• _Material for this task_
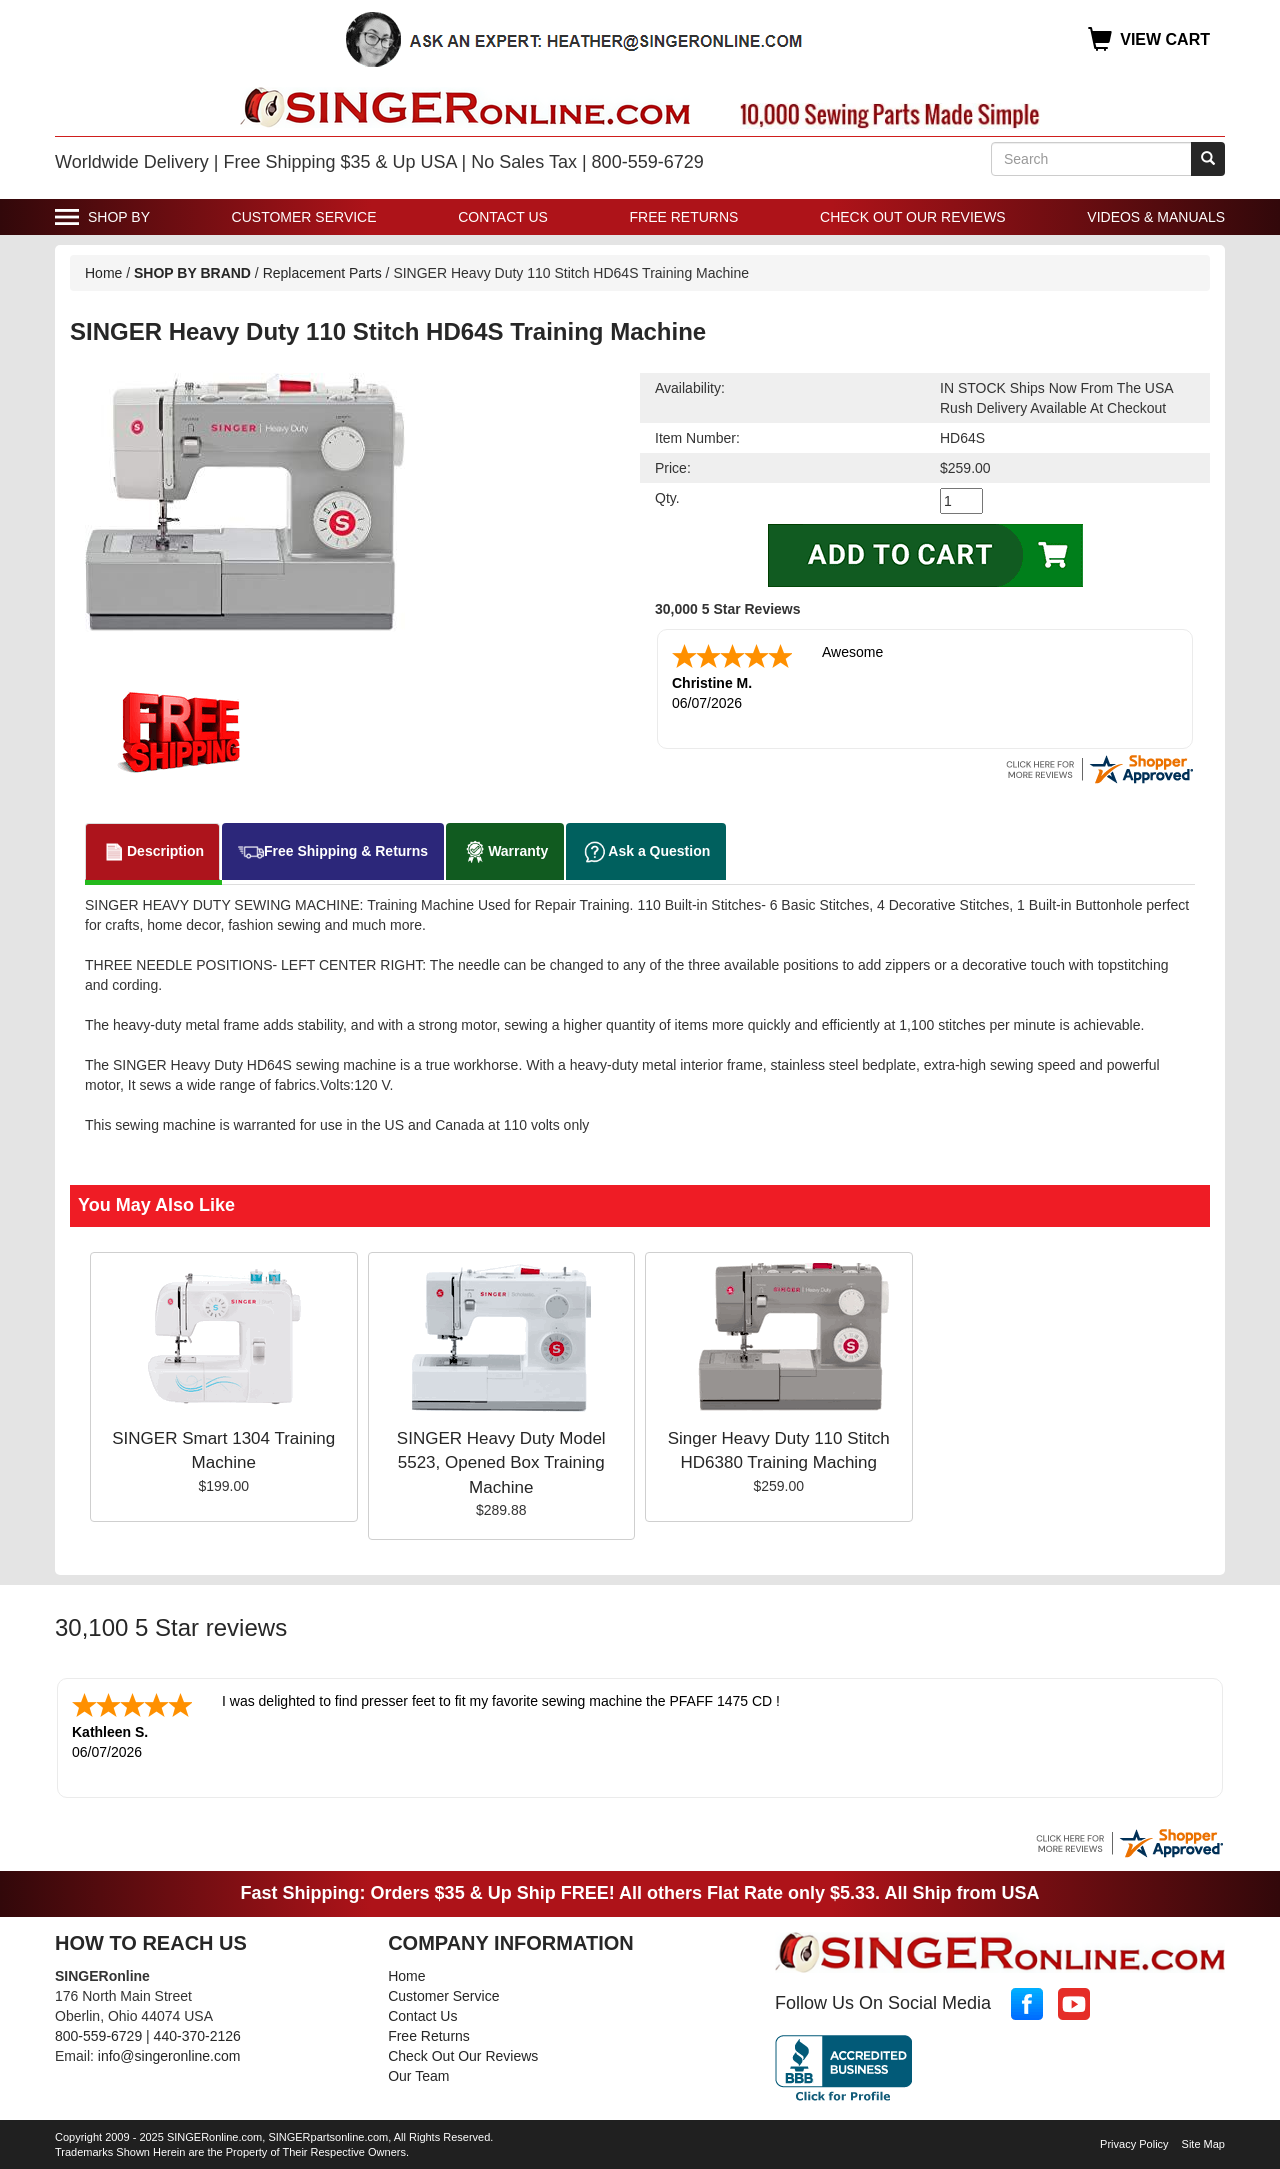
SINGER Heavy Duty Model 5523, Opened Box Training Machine (501, 1463)
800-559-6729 (98, 2034)
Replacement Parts (322, 273)
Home (103, 273)
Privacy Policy (1134, 2142)
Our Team (418, 2074)
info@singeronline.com (169, 2054)
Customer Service (304, 217)
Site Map (1203, 2142)
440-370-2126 (197, 2034)
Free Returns (684, 217)
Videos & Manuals (1156, 217)
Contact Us (503, 217)
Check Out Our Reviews (913, 217)
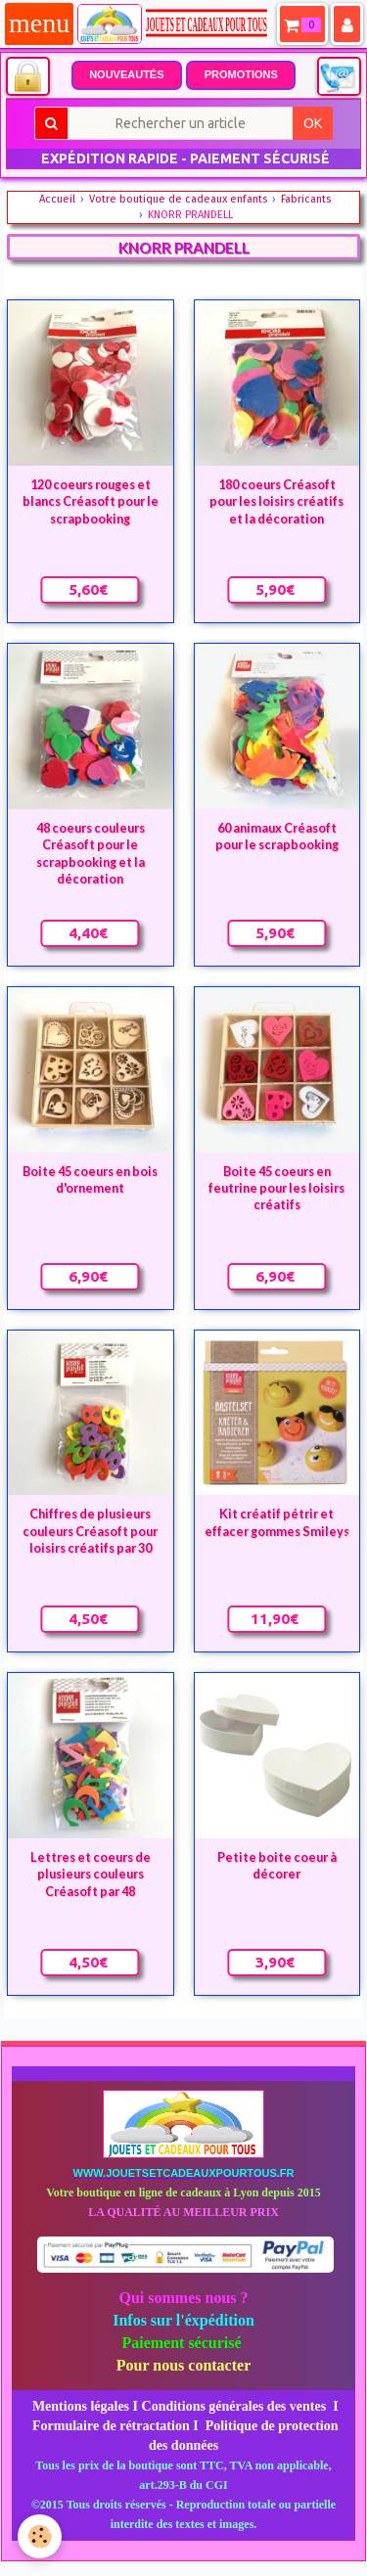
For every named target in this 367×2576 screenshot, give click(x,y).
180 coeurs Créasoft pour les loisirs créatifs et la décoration (276, 501)
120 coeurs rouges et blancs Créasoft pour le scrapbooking (91, 501)
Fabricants (306, 199)
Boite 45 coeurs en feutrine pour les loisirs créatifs (276, 1187)
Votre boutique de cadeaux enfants (178, 199)
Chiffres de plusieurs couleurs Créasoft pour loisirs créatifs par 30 (90, 1531)
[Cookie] (40, 2536)
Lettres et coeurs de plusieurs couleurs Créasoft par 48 (90, 1874)
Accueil (57, 199)
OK (312, 123)
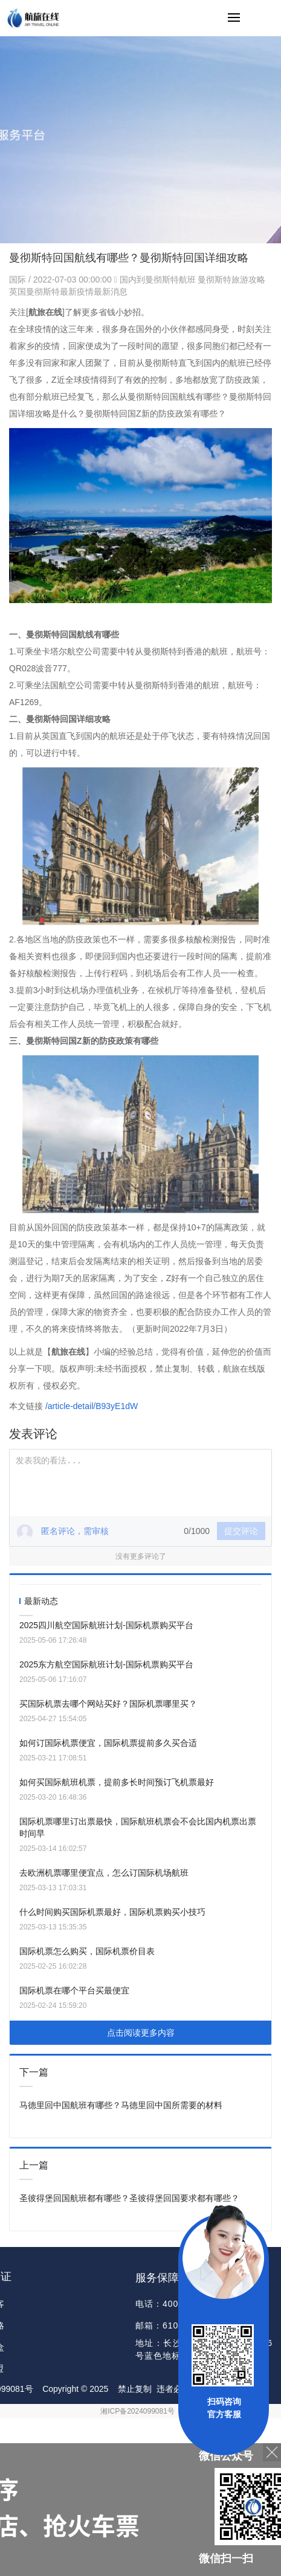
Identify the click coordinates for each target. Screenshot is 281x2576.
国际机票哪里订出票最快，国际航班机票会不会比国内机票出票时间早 (137, 1827)
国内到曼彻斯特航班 (158, 279)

• _Activity_
With the pictures omitted, restate word for word the lines above from the line that has "info@singeronline.com (169, 2054)" up to and including the line that has "Boite 45 coeurs", and no other lines.

• _Exercise solution_
info@singeronline.com (169, 2054)
Customer Service (304, 217)
Site Map (1203, 2142)
440-370-2126 (197, 2034)
Free Returns (684, 217)
Videos & Manuals (1156, 217)
Contact Us (503, 217)
Check Out Our Reviews (913, 217)
For every named target in this 367×2576 screenshot, give click(x,y).
180 coeurs Créasoft pour les loisirs créatifs et la décoration (276, 501)
120 coeurs rouges et blancs Créasoft pour le scrapbooking (91, 501)
Fabricants (306, 199)
Boite 45 coeurs en feutrine pour les loisirs créatifs (276, 1187)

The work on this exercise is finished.